Hi, new here!

  1. Hi everyone!

    I just joined today and I have plenty of questions!

    I'm in great debate over which route to take, either LPN or BSN. BSN is the way I want to go but, I have an awful lot of work to do to get there!

    I'm 28 years old and feel that I will be ancient by the time I'd get done schooling. First off, I have 2 semesters of upgrading to do to get into the BSN program ( i need to take chem 20, math 20, then do math and chem 30, redo biology 30 and I have to rewrite my Eng 30 exam).
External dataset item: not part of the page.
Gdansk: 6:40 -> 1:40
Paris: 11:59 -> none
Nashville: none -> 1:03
This will bring me to 2009 and I won't be able to apply for BSN until fall of 2009. Then will be the 4 years of schooling after all that is said and done.
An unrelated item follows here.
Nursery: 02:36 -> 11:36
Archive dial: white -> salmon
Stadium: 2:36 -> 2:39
    Going the LPN route would be much easier for me academically, I wouldn't have to do hardly any upgrading but, there is a waiting list to get in.

    Could someone please give me the basic idea of the difference between being an RN and LPN? What is the difference in job duties exactly?

    I know the area of specialty I would like to work in (NICU, peds or labor and delivery) but, should I bite the bullet and do what I need to to become an RN or put myself on the waiting list fro LPN?

    •  
  2. 2 Comments

  3. by   TheCommuter
    I have noticed that you're not considering the ADN (associates degree in nursing) pathway. Is there a specific reason for this omission? 70 percent of all registered nurses in the United States are educated at the ADN level. Edit: I see that you're in Canada.

    I am an LVN, and my state's nurse practice act dictates that I cannot pronounce death, give certain drugs via IV push (such as vitamin K), and complete the initial assessment in the hospital setting. LVNs/LPNs have the greatest number of opportunities in home health, long term care, subacute, hospice, outpatient clinics, dialysis, and rehabilitation.

    If you really want to work in the NICU, peds, or L&D, you will definitely need your RN licensure, since LPNs generally are not hired into these areas anymore. Yes, there might be the rare LPN who got the specialty of his or her choice, but you simply do not see many LPNs in critical care units such as the NICU, high risk areas such as L&D, or peds.
  4. by   Fiona59
    You should ask to have this moved to the Canadian Forum as what LPN's can do up here is very different from the States.

    I have worked postpartum as a PN. One of our local hospitals has just hired 7 PNs for the LDRP programme. What they will be doing in L&D I'm not sure, but the mechanics of L&D were included in my education.

    In Canada, it really depends on which province you live in. Here in Alberta, there are wait lists for PN and RN education. Again it depends on which province you live in because there are still a few where BScN education in not mandatory, for some reason Saskatchewan comes to mind.

    Here in Alberta PNs work everywhere from Emerg to the OR. Calgary Health Region has PNs in their ICU.

    We start and administer our own IVs and meds, we perform dialysis, work in the immunization programmes, LTC, cast rooms, the possibilities are endless.

    Unlike where the Commuter works, our prospects are wide open.